Pandemic auto loans leave many buyers underwater

Summary

Longer loans and higher prices left many U.S. car buyers owing more than their trade-ins were worth.

Why this matters

The figures show how pandemic-era car pricing and long loan terms continue to affect household budgets and trade-in decisions. For consumers, the data may help inform whether to keep paying down an existing loan rather than roll debt into a new one.

Roughly 30.9% of borrowers who traded in a vehicle for a new one in the first quarter of 2026 owed more on their old loan than the trade-in was worth, according to Edmunds data. The average shortfall was $7,183, the second-highest on record and up 42% from the same period in 2021.

Borrowers with negative equity financed an average of $55,970 for a new vehicle last quarter, about $12,000 more than the typical new-vehicle buyer, according to Edmunds reporting compiled by Dealership Guy News. Their average monthly payment reached a record $932.

The trend followed sharp price increases during the pandemic, when chip shortages and shipping disruptions reduced new-car supply. The average new vehicle cost about $41,000 in April 2021, The Wall Street Journal reported. By March 2026, it had risen to $51,456, the 12th straight month above $50,000, according to Kelley Blue Book data reported by CNBC.

The strain is also appearing in payment data.
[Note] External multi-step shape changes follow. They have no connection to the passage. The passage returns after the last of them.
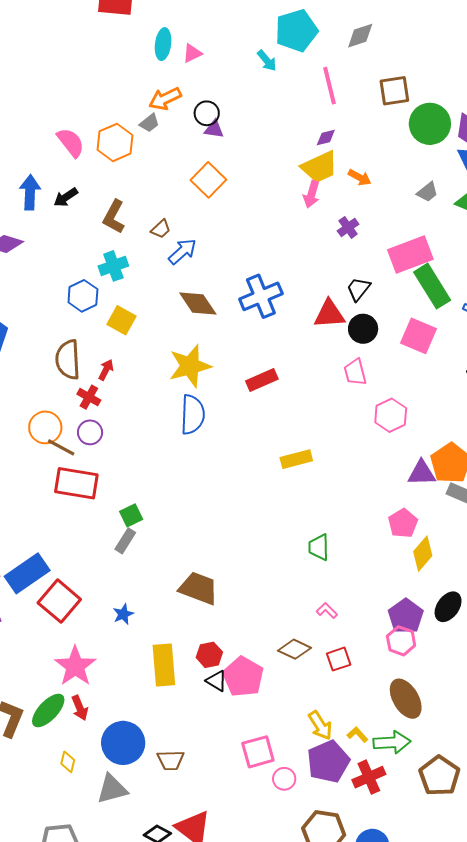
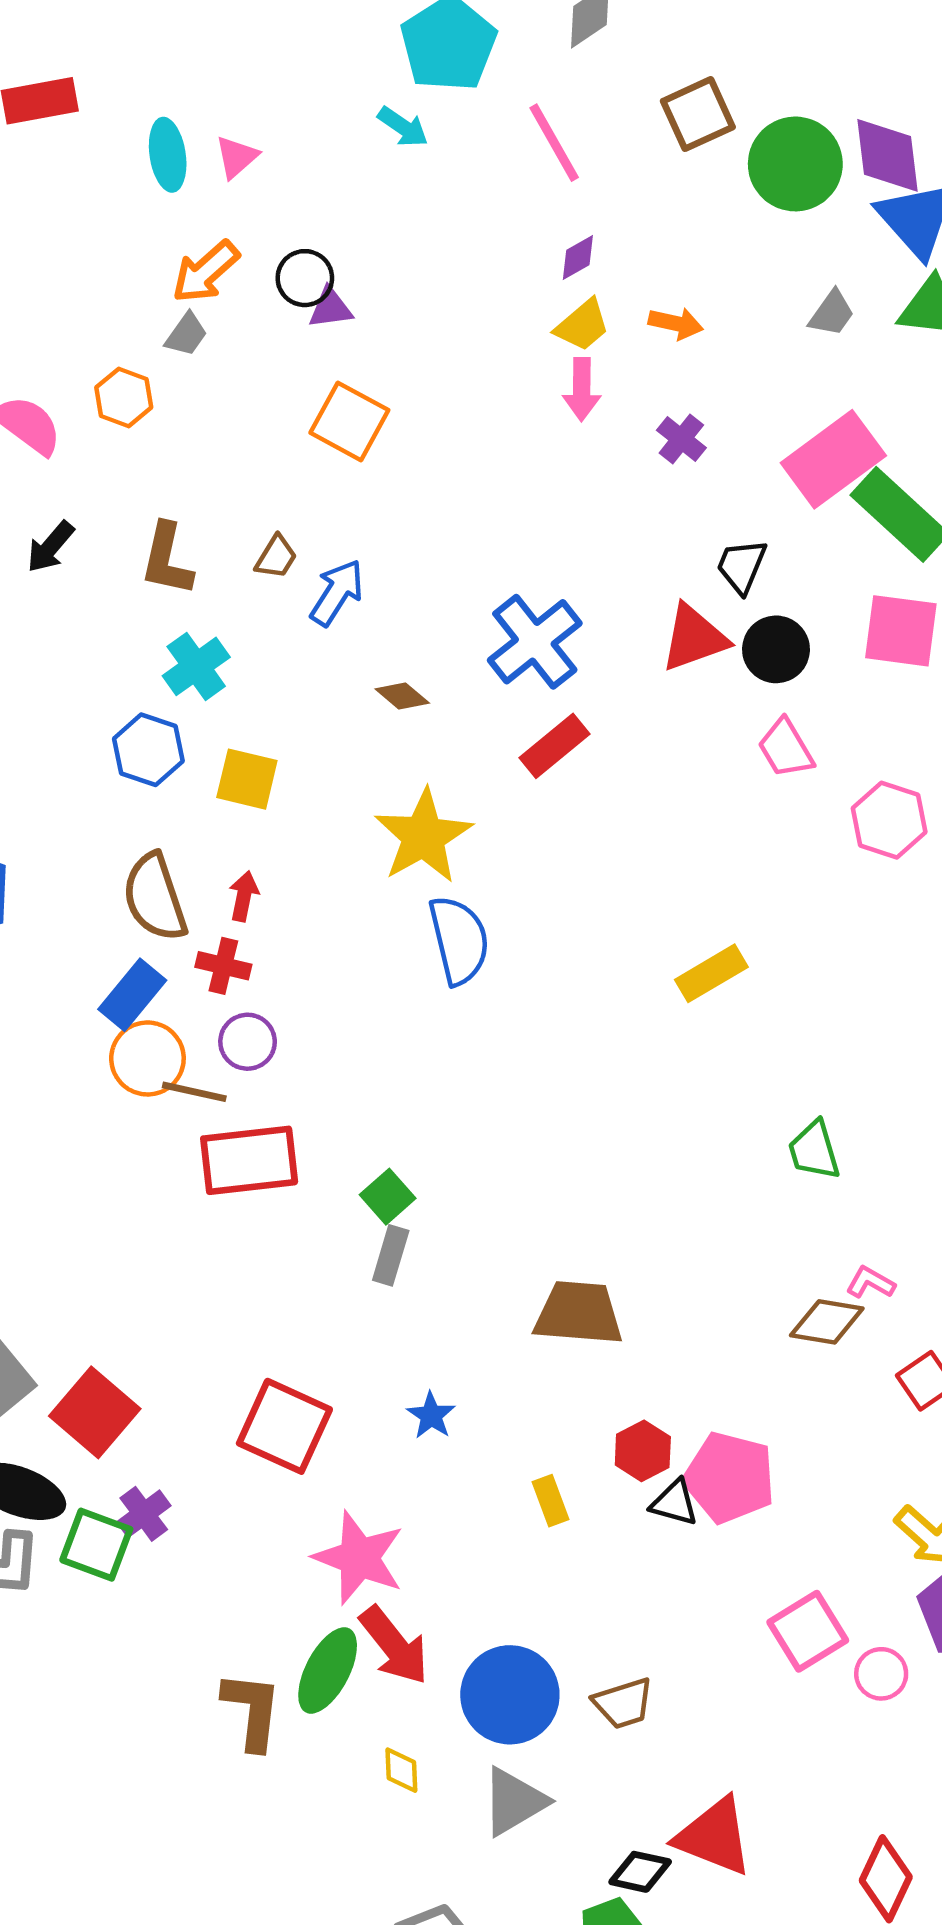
orange hexagon: (115, 142) -> (124, 397), size x0.7
yellow trapezoid: (320, 167) -> (582, 325), size x0.7
brown diamond: (198, 303) -> (402, 696), size x0.6
red rectangle: (262, 380) -> (554, 746), moved
blue rectangle: (27, 573) -> (132, 995), moved, size x0.7
brown diamond: (294, 649) -> (827, 1322), moved
yellow rectangle: (164, 665) -> (551, 1501), size x0.5
red arrow: (80, 708) -> (394, 1646), size x1.5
Auto loan defaults rose to an annualized 3.79% in March, the highest level since early 2010, according to Cox Automotive. A 2024 Consumer Financial Protection Bureau study found borrowers who rolled negative equity into a new loan were more than twice as likely to lose that vehicle to repossession within two years.

Dealers said the issue reflected pandemic-era pricing.

Ford CEO Jim Farley said affordability had become a central issue for the industry. Speaking in Detroit in January, he said, “The sedan market is very vibrant,” CNBC reported. Fortune reported Ford was targeting a $30,000 to $35,000 price range without subsidies, while General Motors and Stellantis were considering similar moves in lower-priced segments.

CNBC reported it now took 36.3 weeks of median household income to buy the average new vehicle, up from 33.7 weeks before the pandemic.